Records shown:
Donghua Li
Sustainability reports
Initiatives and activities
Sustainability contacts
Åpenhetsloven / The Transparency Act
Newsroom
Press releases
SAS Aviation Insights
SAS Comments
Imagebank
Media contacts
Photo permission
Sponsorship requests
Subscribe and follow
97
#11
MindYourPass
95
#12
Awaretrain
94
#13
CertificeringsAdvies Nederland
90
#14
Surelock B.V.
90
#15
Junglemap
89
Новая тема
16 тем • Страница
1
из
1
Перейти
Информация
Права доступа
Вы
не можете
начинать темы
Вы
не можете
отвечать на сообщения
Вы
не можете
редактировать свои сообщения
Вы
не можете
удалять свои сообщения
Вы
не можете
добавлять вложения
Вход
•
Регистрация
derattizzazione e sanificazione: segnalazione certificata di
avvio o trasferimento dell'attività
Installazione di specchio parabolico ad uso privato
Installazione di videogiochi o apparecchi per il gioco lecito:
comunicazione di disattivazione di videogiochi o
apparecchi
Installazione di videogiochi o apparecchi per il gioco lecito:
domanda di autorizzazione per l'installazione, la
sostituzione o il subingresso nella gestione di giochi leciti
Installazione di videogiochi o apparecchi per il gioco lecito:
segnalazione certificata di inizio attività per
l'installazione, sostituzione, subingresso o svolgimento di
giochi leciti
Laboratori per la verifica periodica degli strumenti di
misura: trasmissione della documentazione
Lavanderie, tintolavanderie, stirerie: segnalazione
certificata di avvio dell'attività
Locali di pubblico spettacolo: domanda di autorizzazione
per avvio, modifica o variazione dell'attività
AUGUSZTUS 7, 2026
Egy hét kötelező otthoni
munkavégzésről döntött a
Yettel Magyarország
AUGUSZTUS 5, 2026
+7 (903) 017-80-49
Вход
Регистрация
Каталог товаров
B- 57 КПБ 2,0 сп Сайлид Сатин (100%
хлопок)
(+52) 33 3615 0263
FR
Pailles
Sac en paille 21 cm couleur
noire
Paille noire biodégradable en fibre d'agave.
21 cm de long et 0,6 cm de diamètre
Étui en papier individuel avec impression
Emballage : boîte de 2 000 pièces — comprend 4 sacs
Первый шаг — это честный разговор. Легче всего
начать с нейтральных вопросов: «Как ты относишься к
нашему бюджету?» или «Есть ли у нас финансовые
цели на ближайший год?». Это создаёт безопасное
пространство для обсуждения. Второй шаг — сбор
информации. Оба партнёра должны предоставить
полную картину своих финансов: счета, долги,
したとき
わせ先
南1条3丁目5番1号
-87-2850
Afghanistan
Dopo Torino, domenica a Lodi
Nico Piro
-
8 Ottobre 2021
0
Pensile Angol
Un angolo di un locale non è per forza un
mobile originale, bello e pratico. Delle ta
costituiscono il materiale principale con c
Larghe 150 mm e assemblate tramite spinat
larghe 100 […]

What is required:
Repeat back the data above, exact to the last character.

Solution:
Donghua Li
Sustainability reports
Initiatives and activities
Sustainability contacts
Åpenhetsloven / The Transparency Act
Newsroom
Press releases
SAS Aviation Insights
SAS Comments
Imagebank
Media contacts
Photo permission
Sponsorship requests
Subscribe and follow
97
#11
MindYourPass
95
#12
Awaretrain
94
#13
CertificeringsAdvies Nederland
90
#14
Surelock B.V.
90
#15
Junglemap
89
Новая тема
16 тем • Страница
1
из
1
Перейти
Информация
Права доступа
Вы
не можете
начинать темы
Вы
не можете
отвечать на сообщения
Вы
не можете
редактировать свои сообщения
Вы
не можете
удалять свои сообщения
Вы
не можете
добавлять вложения
Вход
•
Регистрация
derattizzazione e sanificazione: segnalazione certificata di
avvio o trasferimento dell'attività
Installazione di specchio parabolico ad uso privato
Installazione di videogiochi o apparecchi per il gioco lecito:
comunicazione di disattivazione di videogiochi o
apparecchi
Installazione di videogiochi o apparecchi per il gioco lecito:
domanda di autorizzazione per l'installazione, la
sostituzione o il subingresso nella gestione di giochi leciti
Installazione di videogiochi o apparecchi per il gioco lecito:
segnalazione certificata di inizio attività per
l'installazione, sostituzione, subingresso o svolgimento di
giochi leciti
Laboratori per la verifica periodica degli strumenti di
misura: trasmissione della documentazione
Lavanderie, tintolavanderie, stirerie: segnalazione
certificata di avvio dell'attività
Locali di pubblico spettacolo: domanda di autorizzazione
per avvio, modifica o variazione dell'attività
AUGUSZTUS 7, 2026
Egy hét kötelező otthoni
munkavégzésről döntött a
Yettel Magyarország
AUGUSZTUS 5, 2026
+7 (903) 017-80-49
Вход
Регистрация
Каталог товаров
B- 57 КПБ 2,0 сп Сайлид Сатин (100%
хлопок)
(+52) 33 3615 0263
FR
Pailles
Sac en paille 21 cm couleur
noire
Paille noire biodégradable en fibre d'agave.
21 cm de long et 0,6 cm de diamètre
Étui en papier individuel avec impression
Emballage : boîte de 2 000 pièces — comprend 4 sacs
Первый шаг — это честный разговор. Легче всего
начать с нейтральных вопросов: «Как ты относишься к
нашему бюджету?» или «Есть ли у нас финансовые
цели на ближайший год?». Это создаёт безопасное
пространство для обсуждения. Второй шаг — сбор
информации. Оба партнёра должны предоставить
полную картину своих финансов: счета, долги,
したとき
わせ先
南1条3丁目5番1号
-87-2850
Afghanistan
Dopo Torino, domenica a Lodi
Nico Piro
-
8 Ottobre 2021
0
Pensile Angol
Un angolo di un locale non è per forza un
mobile originale, bello e pratico. Delle ta
costituiscono il materiale principale con c
Larghe 150 mm e assemblate tramite spinat
larghe 100 […]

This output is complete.